I noticed when using Pico-8 that I had to go online and search for solutions to problems such as collision detection. I think it would be nice for the engine to be able to do automatic collision detection with a builtin function call, especially since Pico-8 is intended largely for making simple 2d games, but no matter, I implemented my own. But I think for beginners, this info would be harder to find and use, so I’m trying to be mindful of the right cross between beginner-friendly and wide enough to let intermediate and advanced users shape the tool to their needs.
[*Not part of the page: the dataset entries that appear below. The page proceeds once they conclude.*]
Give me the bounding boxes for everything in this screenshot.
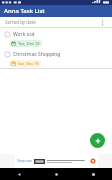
staticText: Shop now bbox=[17, 159, 32, 163]
staticText: Sorted by date bbox=[5, 19, 36, 25]
button[interactable]: Back bbox=[0, 168, 38, 180]
button[interactable]: Mark Work out complete bbox=[0, 28, 112, 48]
staticText: Anna Task List bbox=[4, 7, 45, 15]
button[interactable]: More options bbox=[98, 18, 107, 27]
button[interactable]: Sat, Dec 16 bbox=[9, 60, 41, 67]
staticText: Work out bbox=[13, 31, 35, 38]
button[interactable]: Add task bbox=[90, 133, 105, 148]
staticText: Tue, Dec 12 bbox=[18, 41, 40, 46]
button[interactable]: Mark Christmas Shopping complete bbox=[4, 51, 11, 58]
button[interactable]: Recent apps bbox=[75, 168, 112, 180]
button[interactable]: Sorted by date bbox=[0, 17, 112, 27]
button[interactable]: Shop now bbox=[15, 154, 98, 168]
staticText: Christmas Shopping bbox=[13, 51, 61, 58]
staticText: Sat, Dec 16 bbox=[18, 61, 39, 66]
button[interactable]: Home bbox=[38, 168, 75, 180]
button[interactable]: Mark Work out complete bbox=[4, 31, 11, 38]
button[interactable]: Tue, Dec 12 bbox=[9, 40, 42, 47]
button[interactable]: Mark Christmas Shopping complete bbox=[0, 48, 112, 68]
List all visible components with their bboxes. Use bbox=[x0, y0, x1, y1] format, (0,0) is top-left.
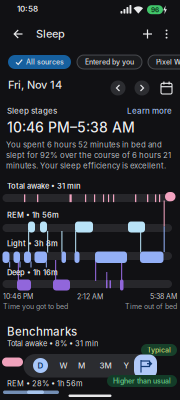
staticText: Typical bbox=[147, 346, 171, 354]
button[interactable]: More options bbox=[0, 0, 180, 400]
button[interactable]: D bbox=[38, 361, 44, 370]
staticText: 10:58 bbox=[17, 4, 38, 14]
staticText: Benchmarks bbox=[7, 324, 77, 338]
staticText: 5:38 AM bbox=[150, 292, 177, 301]
button[interactable]: Previous day bbox=[110, 80, 126, 96]
staticText: 10:46 PM bbox=[3, 292, 33, 301]
staticText: REM • 28% • 1h 56m bbox=[7, 379, 83, 388]
button[interactable]: Next day bbox=[134, 80, 150, 96]
staticText: D bbox=[38, 361, 44, 370]
staticText: Learn more bbox=[127, 106, 172, 116]
button[interactable]: 3M bbox=[100, 361, 112, 370]
button[interactable]: Calendar bbox=[160, 82, 172, 94]
button[interactable]: Benchmarks bbox=[134, 354, 157, 378]
staticText: Pixel Watch bbox=[156, 58, 180, 66]
staticText: M bbox=[78, 361, 85, 370]
staticText: Sleep stages bbox=[7, 106, 57, 116]
staticText: 3M bbox=[100, 361, 112, 370]
staticText: REM • 1h 56m bbox=[7, 210, 59, 220]
staticText: Y bbox=[124, 361, 130, 370]
staticText: 96 bbox=[151, 6, 159, 14]
staticText: minutes. Your sleep efficiency is excell… bbox=[6, 161, 166, 170]
staticText: Higher than usual bbox=[113, 377, 171, 385]
button[interactable]: Add bbox=[0, 0, 180, 400]
staticText: slept for 92% over the course of 6 hours… bbox=[6, 150, 171, 160]
button[interactable]: Back bbox=[0, 0, 180, 400]
button[interactable]: Y bbox=[124, 361, 130, 370]
button[interactable]: Learn more bbox=[127, 106, 172, 116]
staticText: Sleep bbox=[36, 27, 65, 40]
staticText: Total awake • 8% • 31 min bbox=[7, 339, 98, 348]
staticText: 10:46 PM–5:38 AM bbox=[7, 119, 135, 136]
staticText: You spent 6 hours 52 minutes in bed and bbox=[6, 140, 162, 149]
button[interactable]: All sources bbox=[8, 55, 71, 69]
button[interactable]: W bbox=[60, 361, 68, 370]
staticText: Entered by you bbox=[85, 58, 134, 66]
staticText: All sources bbox=[26, 58, 64, 66]
staticText: Light • 3h 8m bbox=[7, 239, 58, 248]
staticText: W bbox=[60, 361, 68, 370]
staticText: Time out of bed bbox=[125, 302, 177, 311]
staticText: Total awake • 31 min bbox=[7, 182, 81, 191]
button[interactable]: M bbox=[78, 361, 85, 370]
staticText: Deep • 1h 16m bbox=[7, 268, 58, 277]
staticText: 2:12 AM bbox=[77, 293, 103, 301]
staticText: Fri, Nov 14 bbox=[8, 78, 62, 91]
button[interactable]: Pixel Watch bbox=[148, 55, 180, 69]
staticText: Time you got to bed bbox=[3, 302, 68, 311]
button[interactable]: Entered by you bbox=[77, 55, 142, 69]
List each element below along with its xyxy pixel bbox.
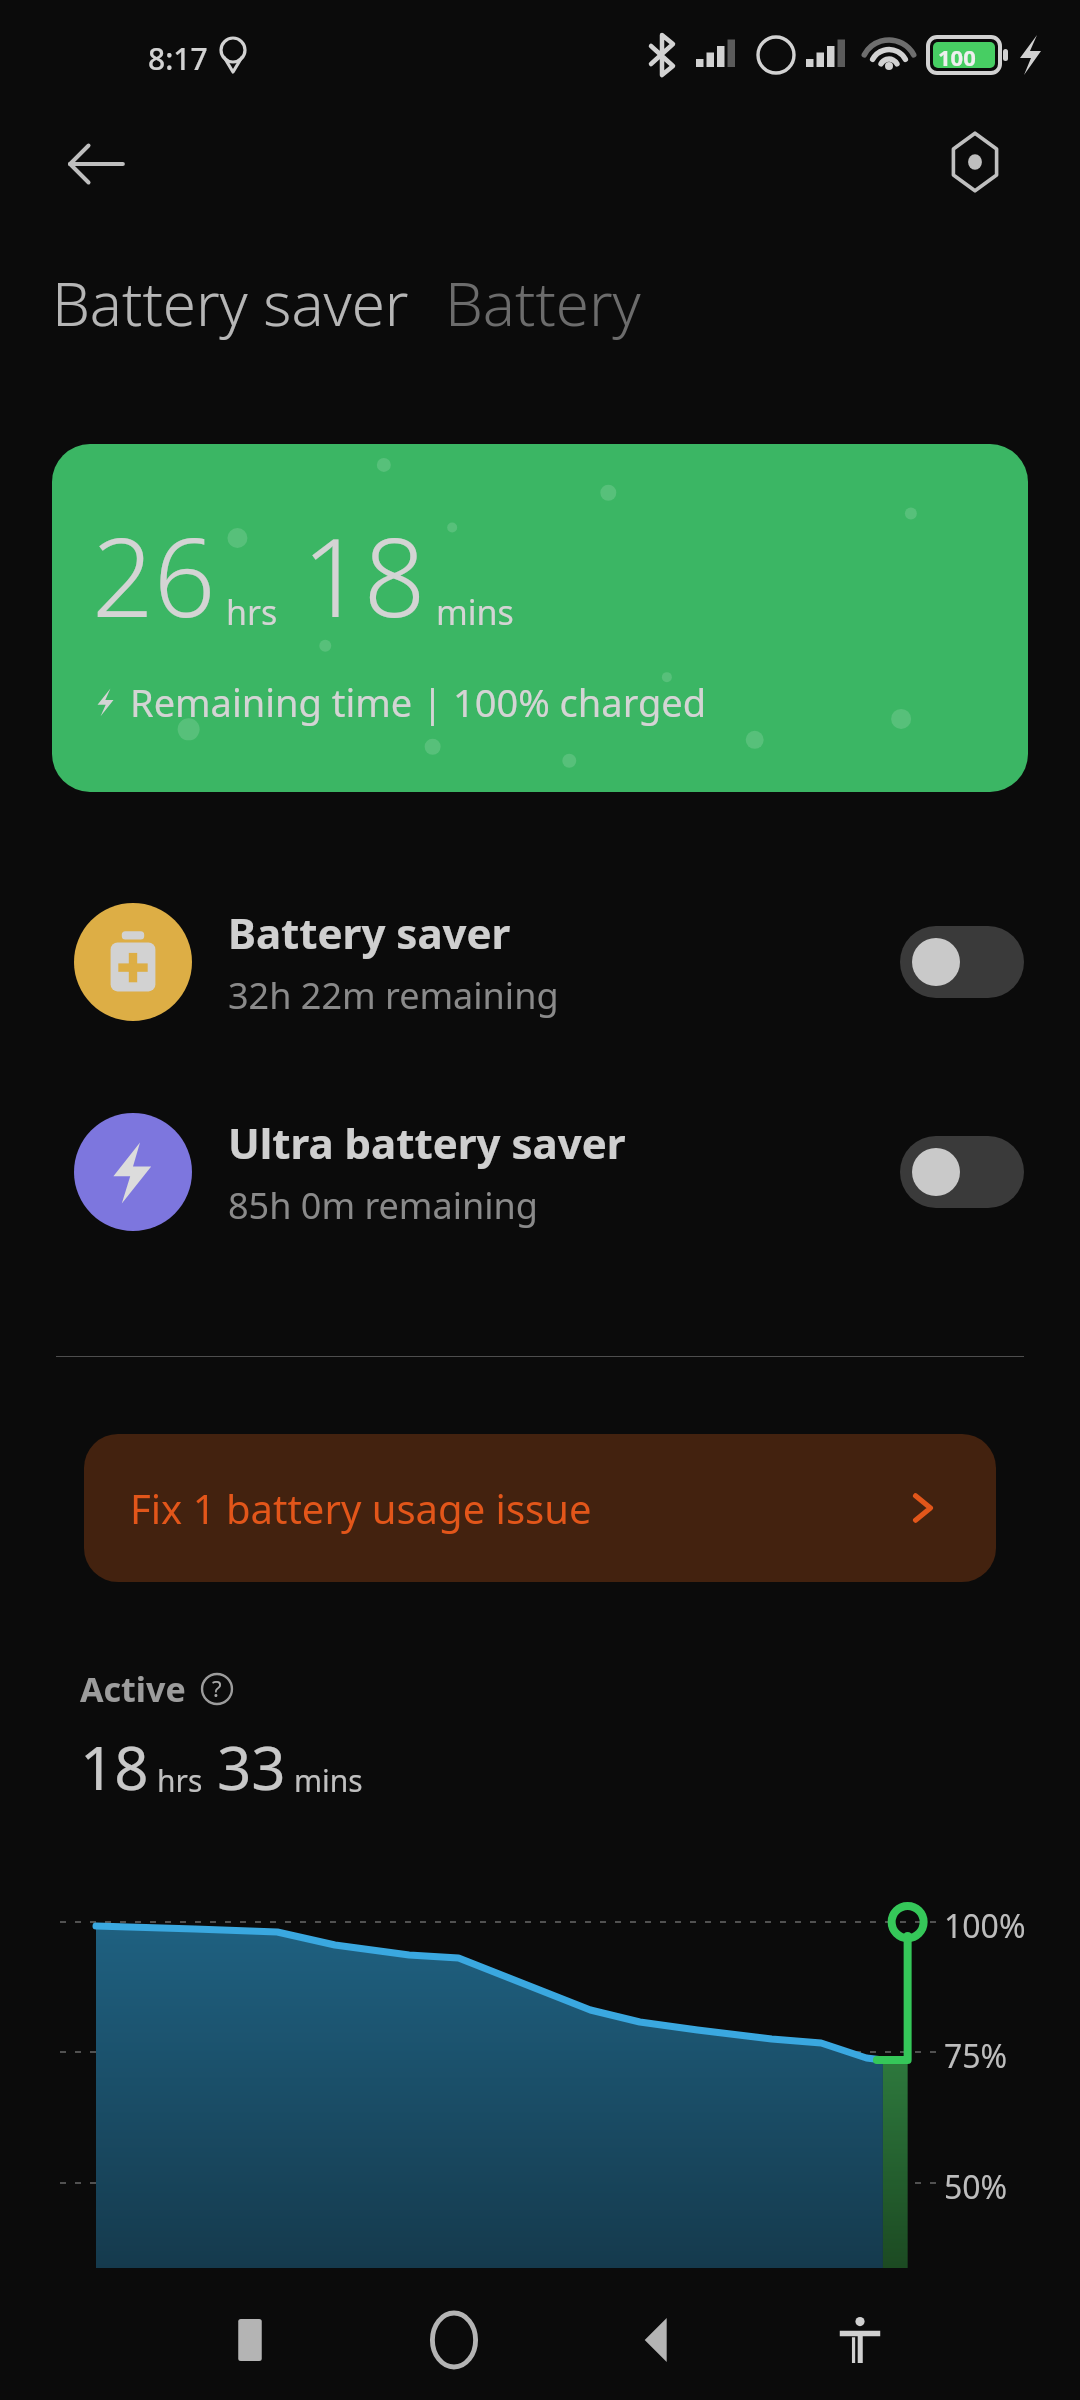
button[interactable]: Fix 1 battery usage issue	[84, 1434, 996, 1582]
button[interactable]: Battery	[445, 262, 641, 344]
staticText: 33	[217, 1726, 286, 1808]
button[interactable]: Help	[200, 1672, 234, 1706]
button[interactable]: Ultra battery saver toggle	[900, 1136, 1024, 1208]
staticText: Fix 1 battery usage issue	[130, 1481, 592, 1535]
button[interactable]: Battery saver toggle	[900, 926, 1024, 998]
staticText: 26	[92, 502, 216, 649]
staticText: Battery saver	[52, 262, 409, 344]
staticText: Remaining time | 100% charged	[130, 676, 707, 728]
staticText: 100	[938, 42, 976, 72]
button[interactable]: Settings	[935, 122, 1015, 202]
staticText: hrs	[157, 1760, 203, 1801]
staticText: 85h 0m remaining	[228, 1181, 538, 1230]
staticText: 8:17	[148, 38, 208, 79]
staticText: Active	[80, 1666, 186, 1712]
staticText: Battery saver	[228, 904, 511, 961]
staticText: Ultra battery saver	[228, 1114, 626, 1171]
staticText: hrs	[226, 589, 278, 635]
staticText: 50%	[944, 2165, 1008, 2209]
button[interactable]: Ultra battery saver	[0, 1082, 1080, 1262]
staticText: mins	[294, 1760, 363, 1801]
staticText: 100%	[944, 1904, 1026, 1948]
button[interactable]: 26	[52, 444, 1028, 792]
button[interactable]: Back	[56, 120, 144, 208]
staticText: 32h 22m remaining	[228, 971, 559, 1020]
button[interactable]: Home	[404, 2290, 504, 2390]
staticText: 18	[302, 502, 426, 649]
staticText: Battery	[445, 262, 641, 344]
button[interactable]: Back	[607, 2290, 707, 2390]
staticText: mins	[436, 589, 514, 635]
staticText: 75%	[944, 2034, 1008, 2078]
button[interactable]: Battery saver	[52, 262, 409, 344]
button[interactable]: Battery saver	[0, 872, 1080, 1052]
staticText: ?	[212, 1673, 222, 1703]
button[interactable]: Recents	[200, 2290, 300, 2390]
staticText: 18	[80, 1726, 149, 1808]
button[interactable]: Accessibility	[810, 2290, 910, 2390]
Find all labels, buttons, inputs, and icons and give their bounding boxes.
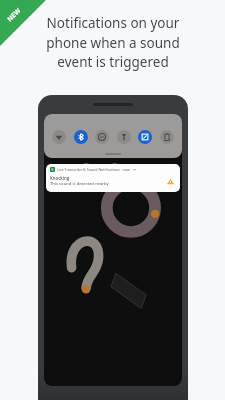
- staticText: Notifications on your phone when a sound…: [46, 14, 180, 71]
- staticText: Knocking: [50, 175, 70, 181]
- button[interactable]: Live Transcribe & Sound Notifications · …: [46, 164, 180, 192]
- button[interactable]: Bluetooth: [74, 130, 88, 144]
- button[interactable]: Wi-Fi: [52, 130, 66, 144]
- button[interactable]: Flashlight: [117, 130, 131, 144]
- staticText: Live Transcribe & Sound Notifications · …: [57, 167, 130, 172]
- staticText: NEW: [5, 6, 23, 23]
- button[interactable]: Do not disturb: [95, 130, 109, 144]
- button[interactable]: Expand: [132, 167, 137, 172]
- button[interactable]: Battery saver: [160, 130, 174, 144]
- button[interactable]: Auto rotate: [138, 130, 152, 144]
- staticText: This sound is detected nearby: [50, 181, 109, 187]
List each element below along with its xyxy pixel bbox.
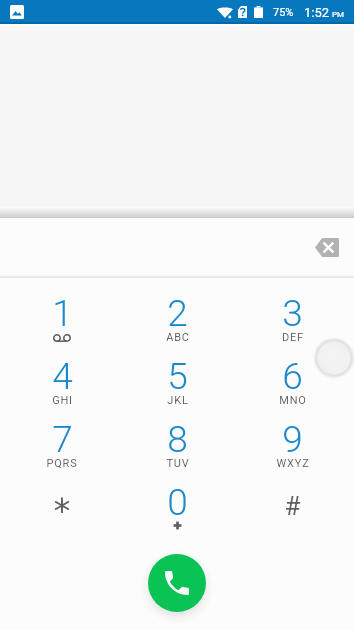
button[interactable]: # (235, 481, 350, 544)
button[interactable]: 7 (4, 418, 120, 481)
button[interactable]: 3 (235, 292, 350, 355)
staticText: 2 (167, 292, 188, 335)
button[interactable]: Backspace (306, 227, 347, 268)
staticText: 4 (52, 355, 73, 398)
staticText: 5 (167, 355, 188, 398)
button[interactable]: 4 (4, 355, 120, 418)
staticText: # (284, 491, 301, 521)
staticText: 8 (167, 418, 188, 461)
staticText: 1 (52, 292, 73, 335)
staticText: 75% (273, 6, 294, 19)
staticText: 7 (52, 418, 73, 461)
button[interactable]: 6 (235, 355, 350, 418)
staticText: WXYZ (276, 457, 310, 470)
staticText: PM (332, 10, 345, 19)
staticText: 6 (282, 355, 303, 398)
staticText: 0 (167, 481, 188, 524)
button[interactable]: 9 (235, 418, 350, 481)
staticText: PQRS (46, 457, 78, 470)
staticText: JKL (167, 394, 189, 407)
staticText: ABC (166, 331, 190, 344)
staticText: DEF (282, 331, 304, 344)
button[interactable]: 5 (120, 355, 235, 418)
staticText: MNO (279, 394, 307, 407)
staticText: TUV (166, 457, 190, 470)
staticText: 9 (282, 418, 303, 461)
button[interactable]: 0 (120, 481, 235, 544)
button[interactable]: 8 (120, 418, 235, 481)
button[interactable]: 2 (120, 292, 235, 355)
button[interactable]: 1 (4, 292, 120, 355)
button[interactable] (4, 481, 120, 544)
staticText: 1:52 (304, 5, 330, 20)
button[interactable]: Call (148, 554, 206, 612)
staticText: GHI (52, 394, 73, 407)
staticText: 3 (282, 292, 303, 335)
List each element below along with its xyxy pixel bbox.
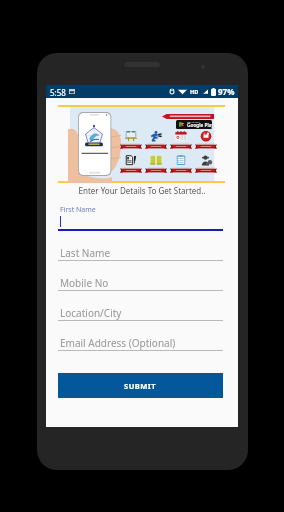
staticText: Location/City bbox=[60, 306, 122, 320]
button[interactable]: Teachers bbox=[195, 155, 217, 173]
button[interactable]: Smart Board bbox=[120, 131, 142, 149]
button[interactable]: Last Name bbox=[58, 246, 223, 266]
staticText: Mobile No bbox=[60, 276, 109, 290]
button[interactable]: Mobile No bbox=[58, 276, 223, 296]
button[interactable]: First Name bbox=[58, 203, 223, 214]
button[interactable]: Attendance bbox=[170, 131, 192, 149]
button[interactable]: Time Table bbox=[195, 131, 217, 149]
staticText: HD bbox=[190, 88, 199, 95]
button[interactable]: Exam bbox=[120, 155, 142, 173]
staticText: 97% bbox=[218, 86, 235, 97]
button[interactable]: Sports bbox=[145, 131, 167, 149]
staticText: 5:58 bbox=[50, 87, 66, 98]
staticText: Email Address (Optional) bbox=[60, 336, 176, 350]
button[interactable]: Homework bbox=[170, 155, 192, 173]
button[interactable]: SUBMIT bbox=[58, 373, 223, 398]
staticText: Last Name bbox=[60, 246, 111, 260]
button[interactable]: Library bbox=[145, 155, 167, 173]
staticText: Enter Your Details To Get Started.. bbox=[46, 185, 238, 196]
staticText: SUBMIT bbox=[124, 381, 157, 391]
button[interactable]: Email Address (Optional) bbox=[58, 336, 223, 356]
staticText: Google Play bbox=[187, 122, 212, 129]
staticText: First Name bbox=[60, 205, 96, 215]
staticText: GET IT ON bbox=[187, 120, 200, 123]
button[interactable]: Location/City bbox=[58, 306, 223, 326]
button[interactable]: Get it on Google Play bbox=[176, 120, 212, 129]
I have been drawing with pen and crayons in a notebook recently. I have made maps, sketches, writing and flowcharts. In a certain light I could consider this my own analog fantasy console. I have the constraints of the page and paper, the limited crayons from a box, and my basic pen. From these constraints I can write, make pictures, stories, take notes…It’s a fluid process that’s hard to replicate digitally. I’ve been brainstorming alternative cyberdecks and minimal tablet-computers recently, especially ones combining drawing or cameras with a keyboard and limited software. I may go deeper into exploration mode here and build more tools along these lines.

And that ends this post about fantasy consoles. Go try one out, or make your own!